Qu’on ne s’y trompe toutefois pas : il n’y a dans ce récit nulle trace de complaisance malsaine ! Le romancier aurait pu nous raconter ces moments importants de l’histoire récente, entre le deuxième conflit mondial et la fin de la guerre froide, à partir d’un personnage bien plus convenable politiquement, c’est certain ! Mais il a eu l’intelligence et surtout le courage de ne pas chercher la facilité et de s’engluer - le mot est de Sartre aussi ! - dans cette bonne conscience qui devient aujourd’hui la norme consensuelle, pour ne pas dire commerciale.

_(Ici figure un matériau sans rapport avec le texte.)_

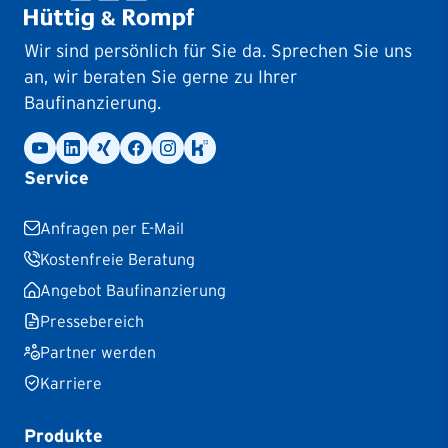
Wir sind persönlich für Sie da. Sprechen Sie uns
an, wir beraten Sie gerne zu Ihrer
Baufinanzierung.
Service
Anfragen per E-Mail
Kostenfreie Beratung
Angebot Baufinanzierung
Pressebereich
Partner werden
Karriere
Produkte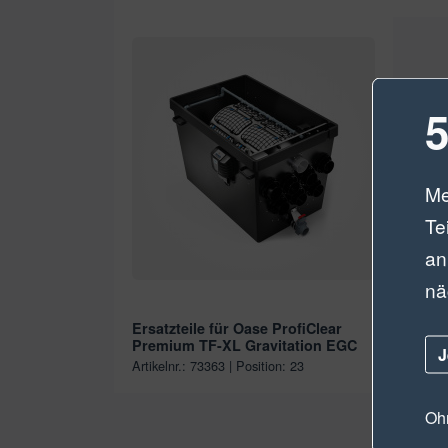
5
Me
Te
an
nä
Ersatzteile für Oase ProfiClear
Premium TF-XL Gravitation EGC
J
Artikelnr.: 73363 | Position: 23
Ohn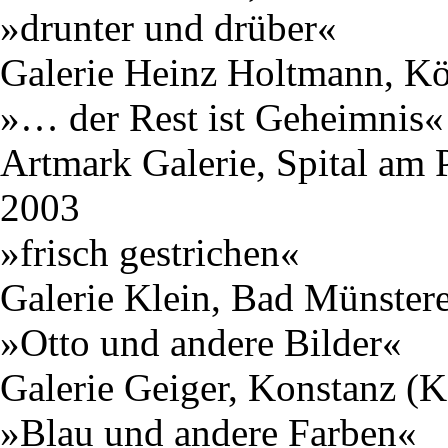
»drunter und drüber«
Galerie Heinz Holtmann, K
»… der Rest ist Geheimnis«
Artmark Galerie, Spital am 
2003
»frisch gestrichen«
Galerie Klein, Bad Münstere
»Otto und andere Bilder«
Galerie Geiger, Konstanz (K
»Blau und andere Farben«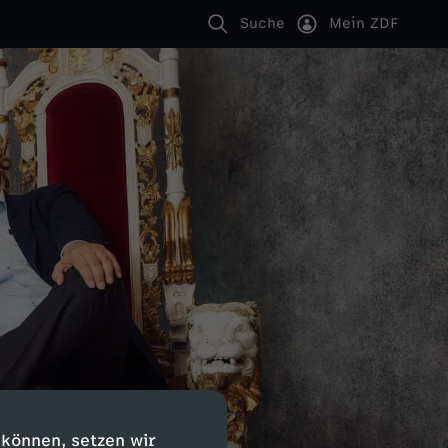
Suche
Mein ZDF
 können, setzen wir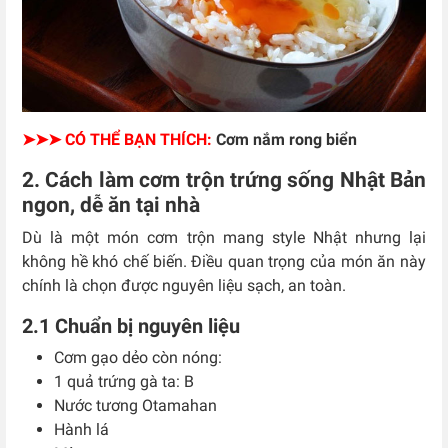
➤➤➤ CÓ THỂ BẠN THÍCH:
Cơm nắm rong biển
2. Cách làm cơm trộn trứng sống Nhật Bản
ngon, dễ ăn tại nhà
Dù là một món cơm trộn mang style Nhật nhưng lại
không hề khó chế biến. Điều quan trọng của món ăn này
chính là chọn được nguyên liệu sạch, an toàn.
2.1 Chuẩn bị nguyên liệu
Cơm gạo dẻo còn nóng:
1 quả trứng gà ta: B
Nước tương Otamahan
Hành lá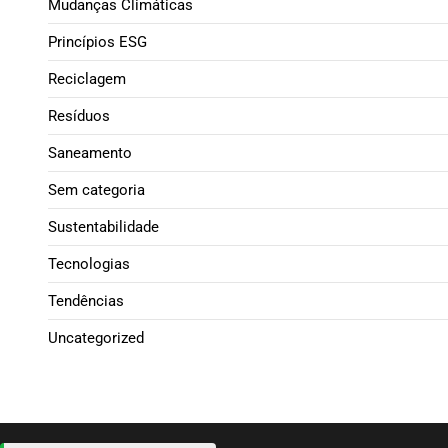
Mudanças Climáticas
Princípios ESG
Reciclagem
Resíduos
Saneamento
Sem categoria
Sustentabilidade
Tecnologias
Tendências
Uncategorized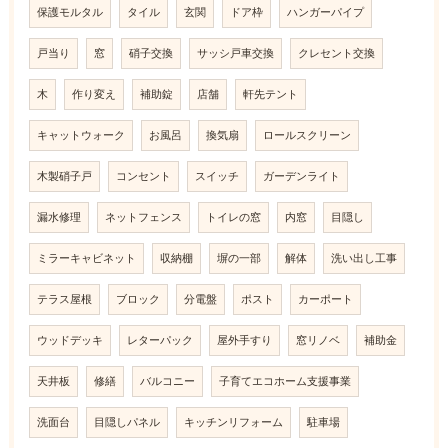
保護モルタル
タイル
玄関
ドア枠
ハンガーパイプ
戸当り
窓
硝子交換
サッシ戸車交換
クレセント交換
木
作り変え
補助錠
店舗
軒先テント
キャットウォーク
お風呂
換気扇
ロールスクリーン
木製硝子戸
コンセント
スイッチ
ガーデンライト
漏水修理
ネットフェンス
トイレの窓
内窓
目隠し
ミラーキャビネット
収納棚
塀の一部
解体
洗い出し工事
テラス屋根
ブロック
分電盤
ポスト
カーポート
ウッドデッキ
レターパック
屋外手すり
窓リノベ
補助金
天井板
修繕
バルコニー
子育てエコホーム支援事業
洗面台
目隠しパネル
キッチンリフォーム
駐車場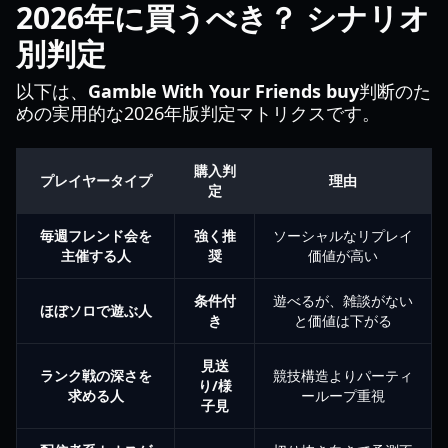
2026年に買うべき？ シナリオ
別判定
以下は、
Gamble With Your Friends buy
判断のた
めの実用的な2026年版判定マトリクスです。
購入判
プレイヤータイプ
理由
定
毎週フレンド会を
強く推
ソーシャルなリプレイ
主催する人
奨
価値が高い
条件付
遊べるが、雑談がない
ほぼソロで遊ぶ人
き
と価値は下がる
見送
ランク戦の深さを
競技構造よりパーティ
り/様
求める人
ーループ重視
子見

A l’instar de Ptiluc, qui, sur la couverture célèbre d’une de ses bandes dessinées, nous montre des rats qui rient aux larmes en lisant La Peste de Camus, André-Joseph Dubois nous force à adopter un autre point de vue ou plutôt le point de vue de l’autre. Il faut la passion de l’Homme – et tant pis si cette passion est inutile - pour oser l’éclairer d’un jour si froid et croire éperdument en l’intelligence du lecteur pour lui accorder une telle preuve de confiance.

 

Stéphane Dawans
Philosophe, Faculté d'Architecture

André-Joseph Dubois, Le Septième Cercle, Weyrich, 2020, 508 p.